Daniel Mayer maveric149 at yahoo.com
Fri Oct 6 02:59:40 UTC 2006


--- Jimmy Wales <jwales at wikia.com> wrote:
> Lars Aronsson wrote:
> > Not in all that detail, no.  But that would be judged by the 
> > encyclopedic qualities of the text, not by the commercial motives 
> > behind it.  There certainly are notable hotels that deserve 
> > articles of their own, even if it's almost always a good idea to 
> > avoid writing about yourself.  What I wrote is that commercial 
> > companies are free to pay someone to write *good* articles for 
> > Wikipedia.  And prices and phone numbers are not part of any good 
> > article that I can think of.
> 
> No, actually, they are not free to do that, and I consider it deeply 
> unethical if they do.  

Sorry Jimmy, but yeah they are so long as what is contributed follows our content policies (NPOV
being the most important). Remember NPOV? It was developed as a social mechanism to allow
reasonable people of different POVs to work together. Getting paid to edit does not necessarily
mean a person can't be NPOV or follow our policies. 

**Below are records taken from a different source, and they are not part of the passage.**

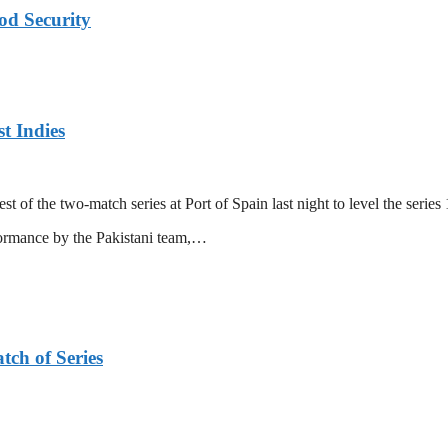
od Security
t Indies
 of the two-match series at Port of Spain last night to level the series 
formance by the Pakistani team,…
tch of Series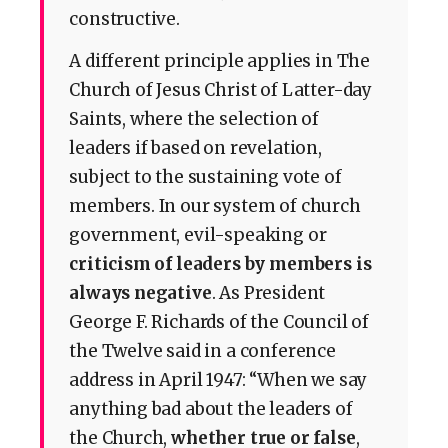
constructive.
A different principle applies in The
Church of Jesus Christ of Latter-day
Saints, where the selection of
leaders if based on revelation,
subject to the sustaining vote of
members. In our system of church
government, evil-speaking or
criticism of leaders by members is
always negative
. As President
George F. Richards of the Council of
the Twelve said in a conference
address in April 1947: “When we say
anything bad about the leaders of
the Church,
whether true or false
,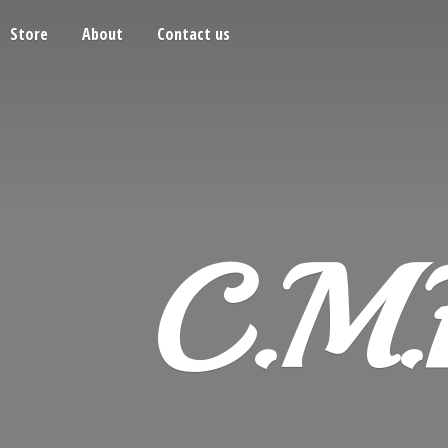
Store
About
Contact us
C.M.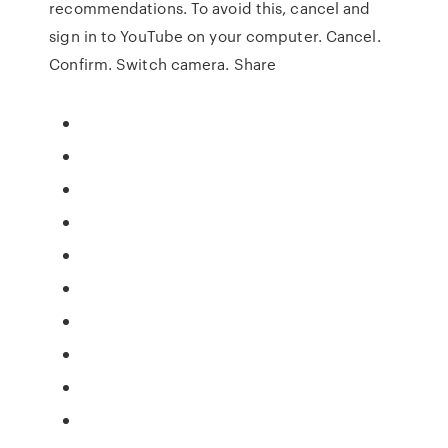
recommendations. To avoid this, cancel and
sign in to YouTube on your computer. Cancel.
Confirm. Switch camera. Share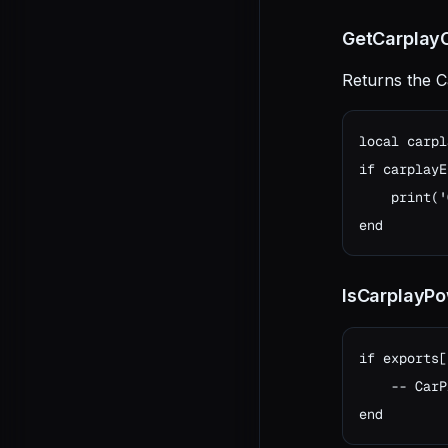
GetCarplayO
Returns the C
local carpl
if carplayE
    print('
end
IsCarplayP
if exports[
    -- CarP
end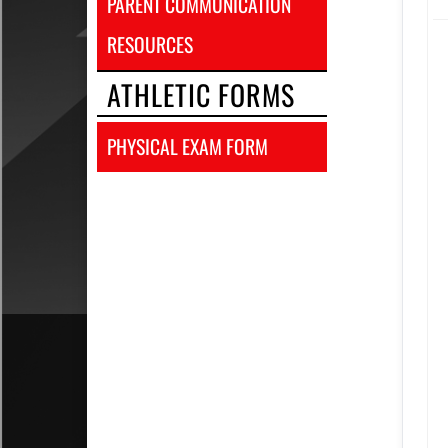
PARENT COMMUNICATION
RESOURCES
ATHLETIC FORMS
PHYSICAL EXAM FORM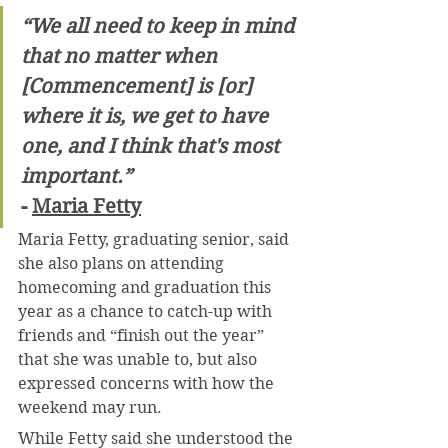
“We all need to keep in mind 
that no matter when 
[Commencement] is [or] 
where it is, we get to have 
one, and I think that's most 
important.”
- 
Maria Fetty
Maria Fetty, graduating senior, said 
she also plans on attending 
homecoming and graduation this 
year as a chance to catch-up with 
friends and “finish out the year” 
that she was unable to, but also 
expressed concerns with how the 
weekend may run.
While Fetty said she understood the 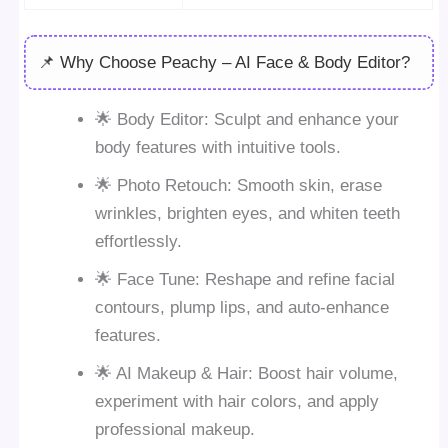
📌 Why Choose Peachy – AI Face & Body Editor?
🌟 Body Editor: Sculpt and enhance your
body features with intuitive tools.
🌟 Photo Retouch: Smooth skin, erase
wrinkles, brighten eyes, and whiten teeth
effortlessly.
🌟 Face Tune: Reshape and refine facial
contours, plump lips, and auto-enhance
features.
🌟 AI Makeup & Hair: Boost hair volume,
experiment with hair colors, and apply
professional makeup.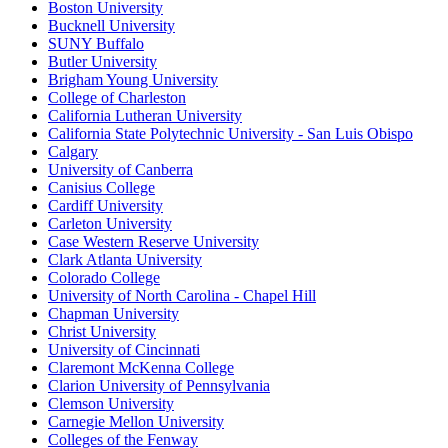
Boston University
Bucknell University
SUNY Buffalo
Butler University
Brigham Young University
College of Charleston
California Lutheran University
California State Polytechnic University - San Luis Obispo
Calgary
University of Canberra
Canisius College
Cardiff University
Carleton University
Case Western Reserve University
Clark Atlanta University
Colorado College
University of North Carolina - Chapel Hill
Chapman University
Christ University
University of Cincinnati
Claremont McKenna College
Clarion University of Pennsylvania
Clemson University
Carnegie Mellon University
Colleges of the Fenway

That said, it does at least have the appearance of impropriety when a person is editing an article
about their employer or a client. That should be frowned on for sure. But banned? Even if it were
possible to do that I think it would be bad in that it tends to give-up on the concept of NPOV as
a social construct. 

We should *certainly* NOT at all try to create a culture where users start to which hunt for
people who get paid to edit. A great many organizations could help us attain our goals by hiring
people to add content in areas where we are now weak. Heck, I think the foundation should do that
for some smaller languages and even in certain areas in larger languages where our coverage
currently sucks. All editors need do is follow our content and social policies. That is it.   

> They are free to pay someone to write whatever 
> they like, and put it on their own website, and release it under the GNU 
> FDL.  They are not free to edit Wikipedia for pay.

I'm sorry, but that stance is not at all something that will help us attain our goals. 

We should embrace good content at face value and not question the motives for its creation.
Questioning people's motives is placing ideology over substance.